Russia has closer eye on Venezuelan oil than China, House panel told

Sept. 25, 2017
Russia probably has a stronger interest now than China in propping up President Nicolas Maduro's regime to gain more access to Venezuela's massive crude oil deposits, two witnesses told a US House Foreign Affairs subcommittee on Sept. 13.

Russia probably has a stronger interest now than China in propping up President Nicolas Maduro's regime to gain more access to Venezuela's massive crude oil deposits, two witnesses told a US House Foreign Affairs subcommittee on Sept. 13. But China has more financial leverage over the South American country's government, with up to $60 billion of loans since 2007 in exchange for 500,000 b/d of Venezuelan crude, they said.
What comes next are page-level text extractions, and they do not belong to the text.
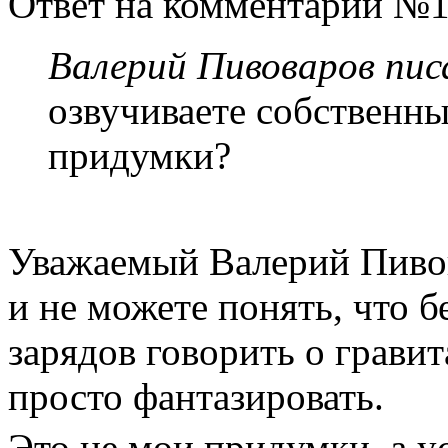
Ответ на комментарий №1
Валерий Пивоваров писа
озвучиваете собственн
придумки?
Уважаемый Валерий Пивов
и не можете понять, что 
зарядов говорить о грави
просто фантазировать.
Это не мои придумки, а у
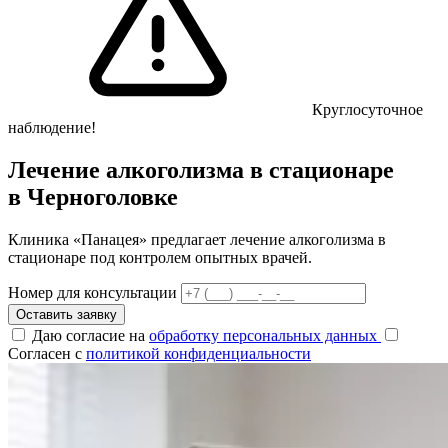
Круглосуточное
наблюдение!
Лечение алкоголизма в стационаре
в Черноголовке
Клиника «Панацея» предлагает лечение алкоголизма в
стационаре под контролем опытных врачей.
Номер для консультации
Оставить заявку
Даю согласие на
обработку персональных данных
Согласен с
политикой конфиденциальности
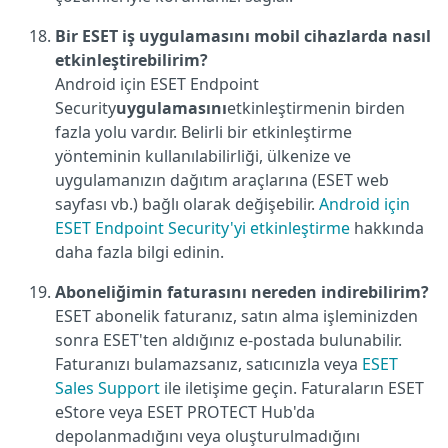
Bir ESET iş uygulamasını mobil cihazlarda nasıl
etkinleştirebilirim?
Android için ESET Endpoint
Security
uygulamasını
etkinleştirmenin birden
fazla yolu vardır. Belirli bir etkinleştirme
yönteminin kullanılabilirliği, ülkenize ve
uygulamanızın dağıtım araçlarına (ESET web
sayfası vb.) bağlı olarak değişebilir.
Android için
ESET Endpoint Security'yi etkinleştirme
hakkında
daha fazla bilgi edinin.
Aboneliğimin faturasını nereden indirebilirim?
ESET abonelik faturanız, satın alma işleminizden
sonra ESET'ten aldığınız e-postada bulunabilir.
Faturanızı bulamazsanız, satıcınızla veya
ESET
Sales Support
ile iletişime geçin. Faturaların ESET
eStore veya ESET PROTECT Hub'da
depolanmadığını veya oluşturulmadığını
"The principal risk regarding Russian and Chinese activities in Venezuela in the near term is that they will exploit the unfolding crisis, including the effect of US sanctions, to deepen their control over Venezuela's resources, and their [financial] leverage over the country as an anti-US political and military partner," observed R. Evan Ellis, a senior associate in the Center for Strategic and International Studies' Americas Program.
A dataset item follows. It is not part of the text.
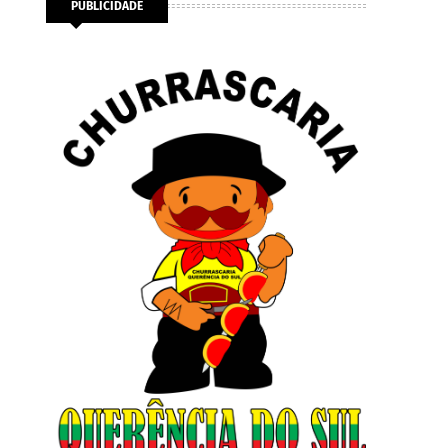
PUBLICIDADE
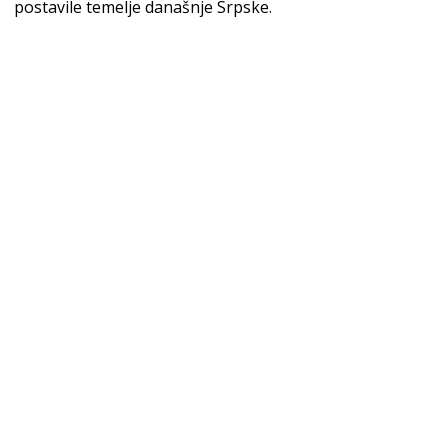
postavile temelje današnje Srpske.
With respect to finance, China has become Venezuela's principal banker, Ellis said in written testimony before the House committee's Western Hemisphere Subcommittee.

In August 2014, national oil company Petroleos de Venezuela SA (PDVSA), which is legally more vulnerable to seizure of its global assets than the government, moved its primary banking relationships for petroleum current accounts from the Banco Espirito Santo, in Portugal, to China's CITC Bank, Ellis said. In addition, it is believed Venezuela's government has maintained at least part of its gold reserves in China since 2011, he said.
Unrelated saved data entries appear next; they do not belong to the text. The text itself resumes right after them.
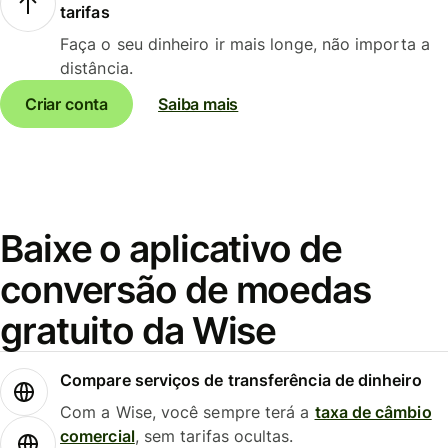
tarifas
Faça o seu dinheiro ir mais longe, não importa a
distância.
Criar conta
Saiba mais
Baixe o aplicativo de
conversão de moedas
gratuito da Wise
Compare serviços de transferência de dinheiro
Com a Wise, você sempre terá a
taxa de câmbio
comercial
, sem tarifas ocultas.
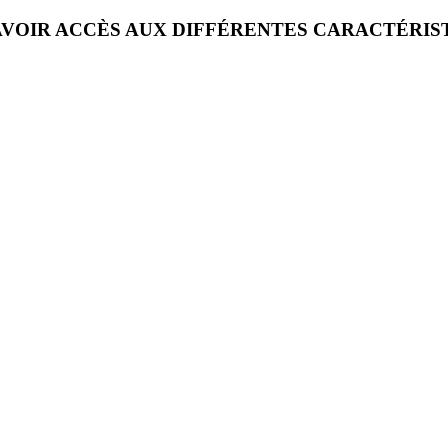
VOIR ACCÈS AUX DIFFÉRENTES CARACTÉRIS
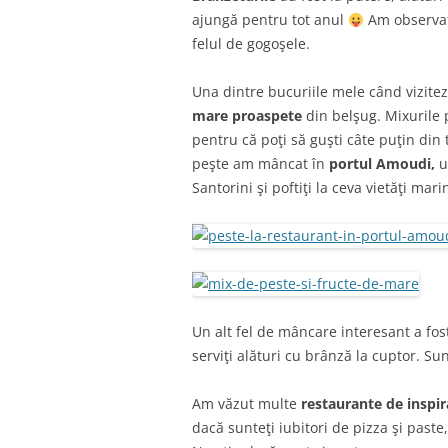
ajungă pentru tot anul
Am observat
felul de gogoşele.
Una dintre bucuriile mele când vizite
mare proaspete
din belşug. Mixurile 
pentru că poţi să guşti câte puţin din
peşte am mâncat în
portul Amoudi,
u
Santorini şi poftiţi la ceva vietăţi mari
Un alt fel de mâncare interesant a fo
serviţi alături cu brânză la cuptor. Su
Am văzut multe
restaurante de inspira
dacă sunteţi iubitori de pizza şi paste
"Both actions partially protect Venezuela's assets from international legal claims but also give China influence over Venezuela through how it handles such claims," Ellis said. "Thus, as international legal judgments against PDVSA accumulate in international courts, Chinese financial institutions, with the commitments they have made to follow the rules of the international banking system, will face important decisions regarding how to respond to legal claims regarding assets."

A second witness noted that China now finds itself in the frustrating position of being unable, despite its investments and loans, to achieve its preferred outcome of increased Venezuelan oil production.

Instead, that production has declined every year under Maduro, and it is falling more rapidly in 2017 because of poor maintenance, underinvestment, incompetent leadership at PDVSA, and corruption, said Harold Trinkunas, a senior research scholar at Stanford University's Freeman Spogli Institute for International Studies.

Effectively, a partial default

"Venezuela's declining oil production, economic crisis, and difficulty in meeting its international financial obligations have forced the Chinese to live with what is effectively a partial default, including an agreed-upon moratorium on debt repayment until January 2018 to allow the Venezuelans to market oil initially allocated for delivery to China to clients who can pay full price, such as the United States," Trinkunas said in his written testimony.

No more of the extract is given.